*** Provided material ***

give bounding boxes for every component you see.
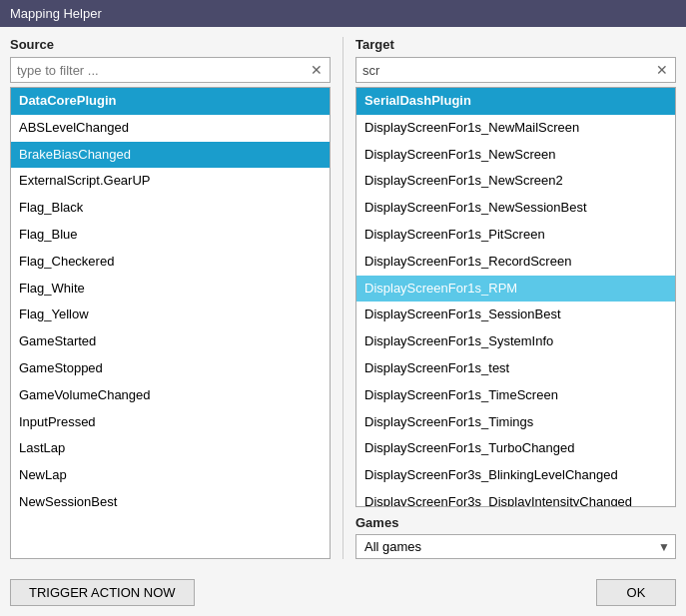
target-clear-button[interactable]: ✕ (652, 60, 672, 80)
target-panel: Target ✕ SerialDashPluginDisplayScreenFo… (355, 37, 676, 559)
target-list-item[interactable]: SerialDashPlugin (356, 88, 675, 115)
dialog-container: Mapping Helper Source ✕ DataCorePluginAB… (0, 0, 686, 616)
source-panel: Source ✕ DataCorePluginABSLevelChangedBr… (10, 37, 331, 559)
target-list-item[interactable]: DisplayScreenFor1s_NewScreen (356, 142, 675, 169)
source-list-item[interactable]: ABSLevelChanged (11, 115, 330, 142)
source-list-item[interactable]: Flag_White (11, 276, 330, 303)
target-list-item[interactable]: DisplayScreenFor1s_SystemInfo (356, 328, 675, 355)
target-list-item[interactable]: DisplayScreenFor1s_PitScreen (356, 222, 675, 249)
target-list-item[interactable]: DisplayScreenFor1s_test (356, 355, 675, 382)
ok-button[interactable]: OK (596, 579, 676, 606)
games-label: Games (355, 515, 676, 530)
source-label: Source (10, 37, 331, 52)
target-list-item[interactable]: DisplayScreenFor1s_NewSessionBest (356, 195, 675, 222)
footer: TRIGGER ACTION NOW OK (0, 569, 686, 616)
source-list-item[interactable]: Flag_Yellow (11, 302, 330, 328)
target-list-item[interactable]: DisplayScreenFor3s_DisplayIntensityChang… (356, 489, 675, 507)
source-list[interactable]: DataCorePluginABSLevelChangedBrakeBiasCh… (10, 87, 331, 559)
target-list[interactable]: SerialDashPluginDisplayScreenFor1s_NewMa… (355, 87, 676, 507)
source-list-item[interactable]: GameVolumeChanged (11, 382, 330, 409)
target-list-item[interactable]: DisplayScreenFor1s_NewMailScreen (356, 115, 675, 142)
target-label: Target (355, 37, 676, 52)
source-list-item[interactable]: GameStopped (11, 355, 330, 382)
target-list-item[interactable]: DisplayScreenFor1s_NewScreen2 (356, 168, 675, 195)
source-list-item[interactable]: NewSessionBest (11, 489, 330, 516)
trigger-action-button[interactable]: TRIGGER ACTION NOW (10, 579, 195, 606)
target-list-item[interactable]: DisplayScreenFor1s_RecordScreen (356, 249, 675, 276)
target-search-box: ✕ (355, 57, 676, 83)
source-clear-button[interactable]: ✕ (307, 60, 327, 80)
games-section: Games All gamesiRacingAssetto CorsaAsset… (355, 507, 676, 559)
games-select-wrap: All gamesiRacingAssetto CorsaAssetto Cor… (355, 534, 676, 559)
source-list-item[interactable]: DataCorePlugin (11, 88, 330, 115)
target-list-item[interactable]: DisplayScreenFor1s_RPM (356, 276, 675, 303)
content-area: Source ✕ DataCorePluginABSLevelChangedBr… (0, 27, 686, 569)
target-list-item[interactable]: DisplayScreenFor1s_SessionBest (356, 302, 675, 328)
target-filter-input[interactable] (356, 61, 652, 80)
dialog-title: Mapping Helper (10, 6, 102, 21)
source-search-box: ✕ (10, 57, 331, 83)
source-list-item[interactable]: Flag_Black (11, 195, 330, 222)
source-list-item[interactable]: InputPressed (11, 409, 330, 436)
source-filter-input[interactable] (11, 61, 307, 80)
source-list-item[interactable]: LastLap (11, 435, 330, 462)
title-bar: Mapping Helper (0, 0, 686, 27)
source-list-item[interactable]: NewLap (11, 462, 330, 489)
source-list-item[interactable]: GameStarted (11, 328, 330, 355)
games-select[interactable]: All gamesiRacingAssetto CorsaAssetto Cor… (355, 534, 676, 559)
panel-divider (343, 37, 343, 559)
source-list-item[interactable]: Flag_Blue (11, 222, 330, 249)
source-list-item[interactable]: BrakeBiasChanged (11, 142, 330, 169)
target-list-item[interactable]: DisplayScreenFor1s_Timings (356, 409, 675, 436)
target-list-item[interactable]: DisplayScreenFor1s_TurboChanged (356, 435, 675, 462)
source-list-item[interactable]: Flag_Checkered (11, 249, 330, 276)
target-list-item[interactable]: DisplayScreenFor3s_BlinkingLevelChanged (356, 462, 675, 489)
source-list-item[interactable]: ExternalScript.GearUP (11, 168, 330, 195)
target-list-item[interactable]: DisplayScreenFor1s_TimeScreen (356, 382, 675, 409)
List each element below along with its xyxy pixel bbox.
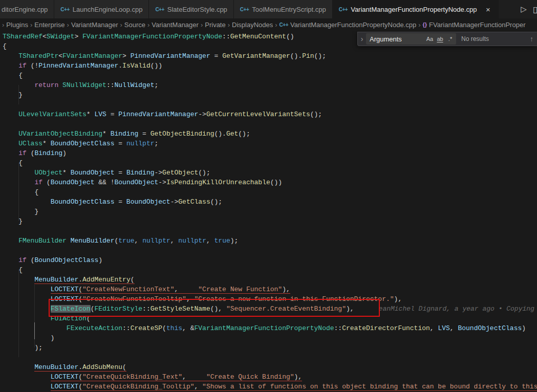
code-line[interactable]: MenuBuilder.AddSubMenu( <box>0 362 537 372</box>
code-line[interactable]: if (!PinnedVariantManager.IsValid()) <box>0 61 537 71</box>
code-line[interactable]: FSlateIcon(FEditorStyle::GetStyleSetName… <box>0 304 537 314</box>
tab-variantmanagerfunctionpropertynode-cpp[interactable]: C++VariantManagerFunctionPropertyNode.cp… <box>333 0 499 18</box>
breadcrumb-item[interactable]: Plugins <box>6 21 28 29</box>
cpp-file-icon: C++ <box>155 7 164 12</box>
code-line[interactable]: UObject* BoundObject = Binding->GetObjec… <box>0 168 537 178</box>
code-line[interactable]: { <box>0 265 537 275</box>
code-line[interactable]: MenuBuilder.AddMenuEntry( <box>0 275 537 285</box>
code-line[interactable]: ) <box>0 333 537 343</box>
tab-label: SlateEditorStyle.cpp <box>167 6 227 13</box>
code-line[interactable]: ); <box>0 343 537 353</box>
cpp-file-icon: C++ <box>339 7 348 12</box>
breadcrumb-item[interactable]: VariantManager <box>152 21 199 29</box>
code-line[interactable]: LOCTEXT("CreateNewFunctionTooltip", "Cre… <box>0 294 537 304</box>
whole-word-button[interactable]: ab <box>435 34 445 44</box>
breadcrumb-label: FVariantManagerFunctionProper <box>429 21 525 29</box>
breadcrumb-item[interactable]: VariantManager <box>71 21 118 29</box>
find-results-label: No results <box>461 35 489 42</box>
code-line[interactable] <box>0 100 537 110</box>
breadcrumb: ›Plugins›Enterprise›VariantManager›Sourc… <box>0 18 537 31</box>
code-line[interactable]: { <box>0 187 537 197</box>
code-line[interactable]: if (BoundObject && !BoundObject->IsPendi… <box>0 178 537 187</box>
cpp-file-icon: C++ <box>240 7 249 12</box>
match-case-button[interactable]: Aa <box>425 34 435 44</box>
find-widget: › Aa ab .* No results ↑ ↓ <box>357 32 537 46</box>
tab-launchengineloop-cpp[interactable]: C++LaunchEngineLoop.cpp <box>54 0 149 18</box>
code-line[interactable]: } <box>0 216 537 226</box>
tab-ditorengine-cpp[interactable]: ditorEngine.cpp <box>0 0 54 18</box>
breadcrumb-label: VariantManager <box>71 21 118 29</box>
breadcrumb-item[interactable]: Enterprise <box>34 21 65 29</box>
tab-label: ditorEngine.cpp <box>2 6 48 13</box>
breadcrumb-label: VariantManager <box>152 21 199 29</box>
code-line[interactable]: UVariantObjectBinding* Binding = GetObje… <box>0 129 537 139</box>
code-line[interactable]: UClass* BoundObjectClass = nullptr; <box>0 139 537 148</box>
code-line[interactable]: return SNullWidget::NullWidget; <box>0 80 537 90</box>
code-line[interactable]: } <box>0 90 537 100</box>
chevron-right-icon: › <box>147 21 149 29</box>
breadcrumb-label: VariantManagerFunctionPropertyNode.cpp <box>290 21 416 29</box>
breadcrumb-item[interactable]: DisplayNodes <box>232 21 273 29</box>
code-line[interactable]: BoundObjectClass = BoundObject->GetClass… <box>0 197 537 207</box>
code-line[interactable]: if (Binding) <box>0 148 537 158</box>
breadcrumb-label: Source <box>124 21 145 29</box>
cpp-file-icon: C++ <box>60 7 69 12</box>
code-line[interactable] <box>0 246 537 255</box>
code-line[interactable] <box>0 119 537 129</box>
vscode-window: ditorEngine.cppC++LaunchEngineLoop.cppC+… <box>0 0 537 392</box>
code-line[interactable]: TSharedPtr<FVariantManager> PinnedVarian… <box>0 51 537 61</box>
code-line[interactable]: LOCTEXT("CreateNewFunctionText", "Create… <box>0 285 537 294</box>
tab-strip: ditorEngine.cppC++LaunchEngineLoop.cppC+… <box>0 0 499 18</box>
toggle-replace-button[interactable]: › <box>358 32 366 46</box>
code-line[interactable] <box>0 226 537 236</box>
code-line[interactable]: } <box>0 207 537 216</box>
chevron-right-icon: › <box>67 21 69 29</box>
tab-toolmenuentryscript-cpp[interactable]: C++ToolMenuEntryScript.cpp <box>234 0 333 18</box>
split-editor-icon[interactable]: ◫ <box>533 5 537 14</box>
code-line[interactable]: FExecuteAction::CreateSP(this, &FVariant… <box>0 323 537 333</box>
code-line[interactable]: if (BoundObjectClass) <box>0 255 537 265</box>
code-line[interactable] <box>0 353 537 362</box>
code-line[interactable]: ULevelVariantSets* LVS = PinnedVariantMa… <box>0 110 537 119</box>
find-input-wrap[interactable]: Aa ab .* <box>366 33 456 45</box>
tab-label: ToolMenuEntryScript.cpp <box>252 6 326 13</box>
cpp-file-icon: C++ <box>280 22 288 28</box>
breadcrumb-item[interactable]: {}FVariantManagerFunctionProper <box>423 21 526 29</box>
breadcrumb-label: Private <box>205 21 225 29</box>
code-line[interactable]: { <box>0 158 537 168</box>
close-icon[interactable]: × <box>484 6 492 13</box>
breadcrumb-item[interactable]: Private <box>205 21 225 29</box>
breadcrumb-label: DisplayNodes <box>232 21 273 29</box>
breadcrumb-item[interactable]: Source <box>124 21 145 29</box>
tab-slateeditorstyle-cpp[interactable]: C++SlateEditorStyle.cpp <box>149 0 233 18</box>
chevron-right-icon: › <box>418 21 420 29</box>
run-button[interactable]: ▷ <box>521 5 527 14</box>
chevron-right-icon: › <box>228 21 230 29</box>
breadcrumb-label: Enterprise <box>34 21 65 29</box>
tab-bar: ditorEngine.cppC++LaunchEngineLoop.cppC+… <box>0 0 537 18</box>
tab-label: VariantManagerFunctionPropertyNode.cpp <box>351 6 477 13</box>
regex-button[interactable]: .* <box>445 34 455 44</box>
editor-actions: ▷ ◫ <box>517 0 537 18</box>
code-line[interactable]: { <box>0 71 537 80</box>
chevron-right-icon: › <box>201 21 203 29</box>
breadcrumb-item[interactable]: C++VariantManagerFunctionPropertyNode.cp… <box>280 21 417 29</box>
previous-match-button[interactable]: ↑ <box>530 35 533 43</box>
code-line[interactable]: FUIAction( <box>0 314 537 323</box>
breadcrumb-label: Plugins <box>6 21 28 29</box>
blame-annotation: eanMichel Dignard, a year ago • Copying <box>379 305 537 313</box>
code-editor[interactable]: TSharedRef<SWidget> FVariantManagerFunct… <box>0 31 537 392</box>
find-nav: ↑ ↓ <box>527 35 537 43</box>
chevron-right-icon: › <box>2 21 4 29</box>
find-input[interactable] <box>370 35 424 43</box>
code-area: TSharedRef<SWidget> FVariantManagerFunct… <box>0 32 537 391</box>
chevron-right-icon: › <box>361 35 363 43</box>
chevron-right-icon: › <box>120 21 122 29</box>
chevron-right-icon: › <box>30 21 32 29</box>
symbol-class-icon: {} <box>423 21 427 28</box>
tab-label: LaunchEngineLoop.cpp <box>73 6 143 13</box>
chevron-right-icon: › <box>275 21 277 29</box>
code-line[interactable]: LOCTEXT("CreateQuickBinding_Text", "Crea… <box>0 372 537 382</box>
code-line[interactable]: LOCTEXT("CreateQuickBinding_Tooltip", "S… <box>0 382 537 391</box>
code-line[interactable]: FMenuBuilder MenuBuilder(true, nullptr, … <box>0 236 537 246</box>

*** End of Provided material ***

If a line above includes the string "SWidget", pick it out.

code-editor[interactable]: TSharedRef<SWidget> FVariantManagerFunct… <box>0 31 537 392</box>
code-area: TSharedRef<SWidget> FVariantManagerFunct… <box>0 32 537 391</box>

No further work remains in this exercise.